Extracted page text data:

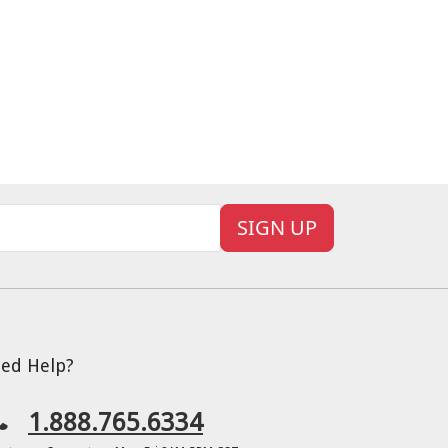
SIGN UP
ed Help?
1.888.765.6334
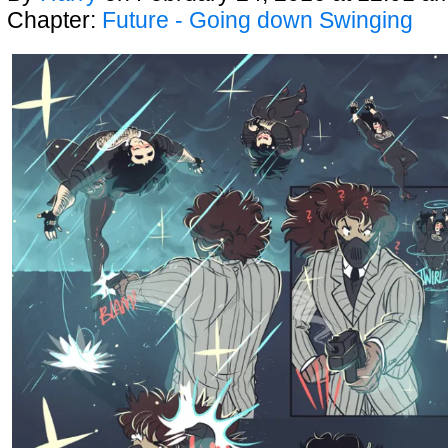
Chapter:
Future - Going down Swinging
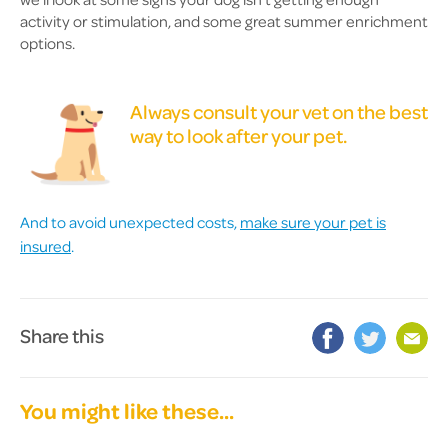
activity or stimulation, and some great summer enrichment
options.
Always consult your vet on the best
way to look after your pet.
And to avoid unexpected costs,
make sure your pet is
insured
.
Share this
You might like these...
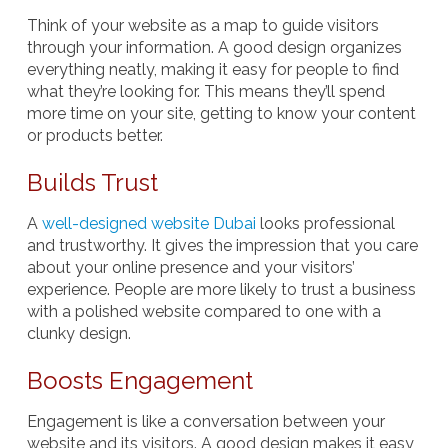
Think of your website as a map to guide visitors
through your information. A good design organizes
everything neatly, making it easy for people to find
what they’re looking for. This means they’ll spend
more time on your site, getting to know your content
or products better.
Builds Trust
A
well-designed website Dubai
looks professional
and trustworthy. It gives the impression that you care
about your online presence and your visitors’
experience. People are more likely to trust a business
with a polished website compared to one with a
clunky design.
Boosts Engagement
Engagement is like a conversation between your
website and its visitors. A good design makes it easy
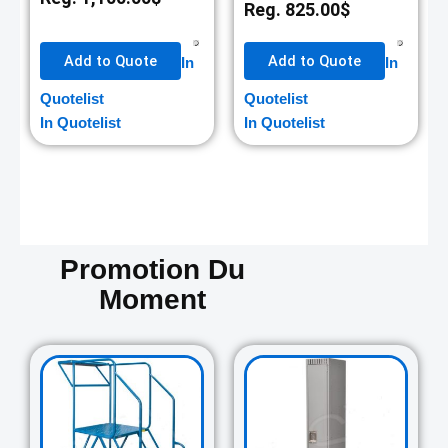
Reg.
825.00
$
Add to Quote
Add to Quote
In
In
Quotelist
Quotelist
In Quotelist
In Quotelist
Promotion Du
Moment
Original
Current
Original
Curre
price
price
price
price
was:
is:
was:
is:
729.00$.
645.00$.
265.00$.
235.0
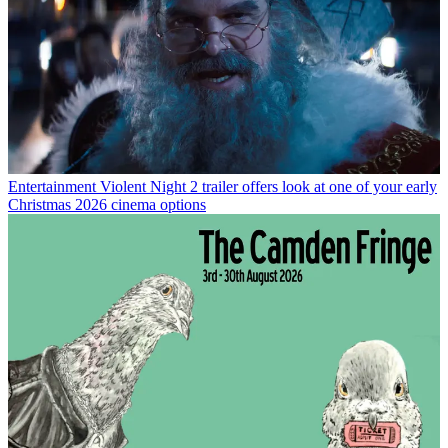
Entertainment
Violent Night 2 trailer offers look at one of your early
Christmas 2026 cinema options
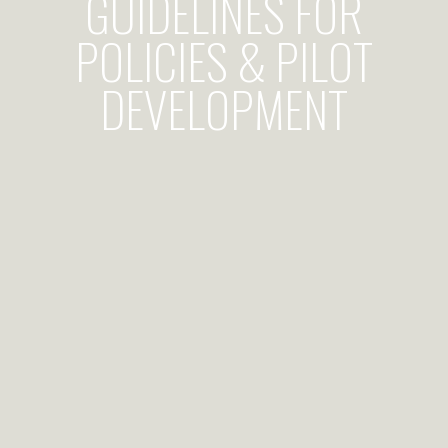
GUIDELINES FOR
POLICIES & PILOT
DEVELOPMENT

...

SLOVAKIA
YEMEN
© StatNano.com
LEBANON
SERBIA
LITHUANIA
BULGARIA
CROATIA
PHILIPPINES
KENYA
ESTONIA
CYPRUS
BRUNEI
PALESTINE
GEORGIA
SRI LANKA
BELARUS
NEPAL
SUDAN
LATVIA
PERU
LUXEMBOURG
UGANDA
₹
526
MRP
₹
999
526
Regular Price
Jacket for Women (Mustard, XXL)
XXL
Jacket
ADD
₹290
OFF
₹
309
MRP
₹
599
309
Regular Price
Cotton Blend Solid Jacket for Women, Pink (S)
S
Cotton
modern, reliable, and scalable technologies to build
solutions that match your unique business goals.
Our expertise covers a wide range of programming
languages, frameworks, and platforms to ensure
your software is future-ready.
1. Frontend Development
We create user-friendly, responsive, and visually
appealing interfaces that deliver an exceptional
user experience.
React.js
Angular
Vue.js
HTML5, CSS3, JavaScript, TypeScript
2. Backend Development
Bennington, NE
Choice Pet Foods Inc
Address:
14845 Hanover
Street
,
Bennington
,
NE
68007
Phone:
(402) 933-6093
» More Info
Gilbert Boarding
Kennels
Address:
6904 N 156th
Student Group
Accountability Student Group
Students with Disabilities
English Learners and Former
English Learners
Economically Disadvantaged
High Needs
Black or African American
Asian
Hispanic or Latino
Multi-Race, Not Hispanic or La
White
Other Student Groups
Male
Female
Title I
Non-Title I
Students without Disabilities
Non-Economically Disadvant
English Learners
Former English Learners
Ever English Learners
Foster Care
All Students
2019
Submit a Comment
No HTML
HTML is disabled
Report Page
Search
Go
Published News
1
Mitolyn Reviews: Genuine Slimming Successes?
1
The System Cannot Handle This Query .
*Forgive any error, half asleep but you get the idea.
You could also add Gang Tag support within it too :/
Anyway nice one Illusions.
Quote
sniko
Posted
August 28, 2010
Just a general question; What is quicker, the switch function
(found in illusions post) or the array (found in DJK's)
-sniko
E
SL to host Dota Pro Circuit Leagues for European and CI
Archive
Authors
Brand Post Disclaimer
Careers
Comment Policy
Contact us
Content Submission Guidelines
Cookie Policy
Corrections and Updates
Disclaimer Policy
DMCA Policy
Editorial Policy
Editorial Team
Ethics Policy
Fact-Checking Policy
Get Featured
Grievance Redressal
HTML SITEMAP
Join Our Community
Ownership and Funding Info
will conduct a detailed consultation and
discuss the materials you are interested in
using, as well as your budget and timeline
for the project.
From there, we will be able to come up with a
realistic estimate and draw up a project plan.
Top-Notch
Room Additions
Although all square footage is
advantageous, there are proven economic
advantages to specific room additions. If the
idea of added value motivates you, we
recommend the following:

* * *

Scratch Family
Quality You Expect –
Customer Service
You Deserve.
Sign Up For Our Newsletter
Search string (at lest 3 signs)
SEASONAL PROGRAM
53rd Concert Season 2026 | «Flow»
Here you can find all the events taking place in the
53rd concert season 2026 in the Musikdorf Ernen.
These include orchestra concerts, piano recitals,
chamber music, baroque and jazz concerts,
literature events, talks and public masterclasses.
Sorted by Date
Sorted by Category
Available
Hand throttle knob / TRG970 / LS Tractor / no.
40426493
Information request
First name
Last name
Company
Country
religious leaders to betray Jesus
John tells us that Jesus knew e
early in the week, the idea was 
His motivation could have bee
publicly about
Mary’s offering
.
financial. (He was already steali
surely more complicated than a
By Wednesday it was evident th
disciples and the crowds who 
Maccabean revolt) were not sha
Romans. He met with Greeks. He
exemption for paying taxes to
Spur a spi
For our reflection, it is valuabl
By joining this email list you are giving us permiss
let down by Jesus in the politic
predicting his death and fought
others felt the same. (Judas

[What is expected]
Output the lines above exactly, but only those between the line holding "Sorted by Date" and the line holding "others felt the same. (Judas", inclusive.

[Answer box]
Sorted by Date
Sorted by Category
Available
Hand throttle knob / TRG970 / LS Tractor / no.
40426493
Information request
First name
Last name
Company
Country
religious leaders to betray Jesus
John tells us that Jesus knew e
early in the week, the idea was 
His motivation could have bee
publicly about
Mary’s offering
.
financial. (He was already steali
surely more complicated than a
By Wednesday it was evident th
disciples and the crowds who 
Maccabean revolt) were not sha
Romans. He met with Greeks. He
exemption for paying taxes to
Spur a spi
For our reflection, it is valuabl
By joining this email list you are giving us permiss
let down by Jesus in the politic
predicting his death and fought
others felt the same. (Judas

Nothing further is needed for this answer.